WHAT THE TASK REQUIRES>
Carry over every entry exactly as it appears in the records.

[Dataset entries]
*-*-*

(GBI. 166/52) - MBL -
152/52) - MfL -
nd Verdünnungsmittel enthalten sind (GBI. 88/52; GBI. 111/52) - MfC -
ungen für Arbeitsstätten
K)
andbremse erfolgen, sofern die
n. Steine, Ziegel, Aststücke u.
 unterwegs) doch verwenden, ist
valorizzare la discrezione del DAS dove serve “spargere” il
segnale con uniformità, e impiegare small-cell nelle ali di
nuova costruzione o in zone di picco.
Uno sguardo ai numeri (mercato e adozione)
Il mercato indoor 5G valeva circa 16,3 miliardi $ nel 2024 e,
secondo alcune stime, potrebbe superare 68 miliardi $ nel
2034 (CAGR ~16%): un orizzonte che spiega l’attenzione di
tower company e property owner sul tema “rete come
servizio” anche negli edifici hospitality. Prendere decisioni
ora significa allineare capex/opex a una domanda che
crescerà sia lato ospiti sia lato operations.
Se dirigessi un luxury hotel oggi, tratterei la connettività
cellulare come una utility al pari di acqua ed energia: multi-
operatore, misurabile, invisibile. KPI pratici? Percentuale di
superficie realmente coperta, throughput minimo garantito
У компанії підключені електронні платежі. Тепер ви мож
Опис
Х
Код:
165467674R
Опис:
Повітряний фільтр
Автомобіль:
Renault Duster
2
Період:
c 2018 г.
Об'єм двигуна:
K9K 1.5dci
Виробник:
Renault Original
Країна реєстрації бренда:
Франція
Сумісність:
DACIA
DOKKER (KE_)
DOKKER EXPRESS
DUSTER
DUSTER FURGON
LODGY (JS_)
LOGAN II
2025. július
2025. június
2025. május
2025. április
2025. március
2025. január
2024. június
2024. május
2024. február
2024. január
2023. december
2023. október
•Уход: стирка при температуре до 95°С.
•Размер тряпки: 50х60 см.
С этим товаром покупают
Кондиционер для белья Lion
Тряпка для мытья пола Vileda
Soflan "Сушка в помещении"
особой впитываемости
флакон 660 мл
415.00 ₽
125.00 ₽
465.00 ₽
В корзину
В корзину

*-*-*

WRITTEN REPLY>
(GBI. 166/52) - MBL -
152/52) - MfL -
nd Verdünnungsmittel enthalten sind (GBI. 88/52; GBI. 111/52) - MfC -
ungen für Arbeitsstätten
K)
andbremse erfolgen, sofern die
n. Steine, Ziegel, Aststücke u.
 unterwegs) doch verwenden, ist
valorizzare la discrezione del DAS dove serve “spargere” il
segnale con uniformità, e impiegare small-cell nelle ali di
nuova costruzione o in zone di picco.
Uno sguardo ai numeri (mercato e adozione)
Il mercato indoor 5G valeva circa 16,3 miliardi $ nel 2024 e,
secondo alcune stime, potrebbe superare 68 miliardi $ nel
2034 (CAGR ~16%): un orizzonte che spiega l’attenzione di
tower company e property owner sul tema “rete come
servizio” anche negli edifici hospitality. Prendere decisioni
ora significa allineare capex/opex a una domanda che
crescerà sia lato ospiti sia lato operations.
Se dirigessi un luxury hotel oggi, tratterei la connettività
cellulare come una utility al pari di acqua ed energia: multi-
operatore, misurabile, invisibile. KPI pratici? Percentuale di
superficie realmente coperta, throughput minimo garantito
У компанії підключені електронні платежі. Тепер ви мож
Опис
Х
Код:
165467674R
Опис:
Повітряний фільтр
Автомобіль:
Renault Duster
2
Період:
c 2018 г.
Об'єм двигуна:
K9K 1.5dci
Виробник:
Renault Original
Країна реєстрації бренда:
Франція
Сумісність:
DACIA
DOKKER (KE_)
DOKKER EXPRESS
DUSTER
DUSTER FURGON
LODGY (JS_)
LOGAN II
2025. július
2025. június
2025. május
2025. április
2025. március
2025. január
2024. június
2024. május
2024. február
2024. január
2023. december
2023. október
•Уход: стирка при температуре до 95°С.
•Размер тряпки: 50х60 см.
С этим товаром покупают
Кондиционер для белья Lion
Тряпка для мытья пола Vileda
Soflan "Сушка в помещении"
особой впитываемости
флакон 660 мл
415.00 ₽
125.00 ₽
465.00 ₽
В корзину
В корзину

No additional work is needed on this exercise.